Getting yourself mentally and physically prepared to go to the gym and do a workout is, well, a lot of work. So make sure that once you get there, you give it all you’ve got. That’s how you start seeing results and that’s what motivates you to keep coming back.

Finally, whatever you do, don’t pull the bar behind your back.

Multi-Muscle Machine

So now that you know some of the hows and whys of the lat machine, let’s talk about the whats, as in all the muscles this beauty builds.

Lats

We’ll start with the obvious. Your lat muscles, or latissimus dorsi, is the largest muscle in your back. It’s shaped like a triangle, wide at the top and narrow at the bottom, and reaches all the way down to your lumbar spine. As you can imagine, a muscle this big is responsible for many movements, and we aim to keep it strong.  

Whether you’re pulling something down from a shelf, swinging your arms as you walk, run, or row or bringing your arms in front of you to fold them, push something, or even clap your hands, you are using your lat muscles. Your lats also help stabilize your spine and assist in twisting motions.

And since you now have a good idea how to properly use the lat pull down machine to strengthen your lats muscles, give us 10-15 reps, then we’ll throw other muscles into the mix. It just takes a few tweaks to your positioning.

BONUS: Many lat pulldown cable machines have a cable pulley with a handle about midway down for use in low rows. Low rows also work the lats, in addition to the forearms and upper arms. To do low rows properly, maintain your lat pulldown positioning on the bench, grasp the bar meant for low rows, and do 10-15 reps. To avoid overuse injuries, alternate days of low rows, and lat pulldowns.

Rear Delts

These are the muscles at the top of your shoulders toward your back. They are responsible for raising your arms to the front and side. Device culture and desk jobs can really weaken the rear delts. So if you’d rather not suffer from a lifetime of hunching over and shoulder pain, pay more attention to your posterior deltoids.

To use the lat pulldown machine to work the rear delts, your starting position will begin with you leaning back to a 45-degree angle, then pulling the bar down to your chest, as you would with a lat pulldown, but with this pulldown exercise, flex your rear deltoids to get the most out of the move. Try 10-15 reps with low resistance and see how that feels before increasing the weight.

Biceps

While this muscle is most popular for showing up on beach bods power posing for the camera, it is responsible for some very important, if not unsung things like flexing your elbow joints and rotating your forearm. But no matter why you love your biceps here’s how to work the hero of the hunk stance.

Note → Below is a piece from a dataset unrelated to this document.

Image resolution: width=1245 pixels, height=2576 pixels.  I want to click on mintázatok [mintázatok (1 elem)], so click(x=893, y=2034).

To strengthen your biceps using the lat pulldown machine, first, switch your grip from over the bar to an underhand grip, and from a wide grip to a narrow grip, about shoulder-width apart. When you pull on the bar bring it to your chest or even just below your chest for maximum results. The arm movement will mimic pull-ups, although you’ll be seated. Give it a go with 10-15 reps.

Triceps

“Flip it and reverse it” as the song goes. Because it’s time to work the other side of your upper arm, the triceps. Responsible for straightening your arm, pulling your arm toward your body, and bringing your arm behind your body, the tricep is an oft-ignored muscle, but if you want it to work well, try this next trick.

We’ll keep you standing as a starting position for this exercise. Hold the bar in an overhand grip, hands shoulder-width apart, and bring the bar to waist level with your forearms parallel to the floor, then push down until your palms are facing back. You guessed it, 10-15 reps.

There are lots of other ways to use a lat pulldown machine, but these exercises are a great foundation for getting the most out of arm day. Let’s go!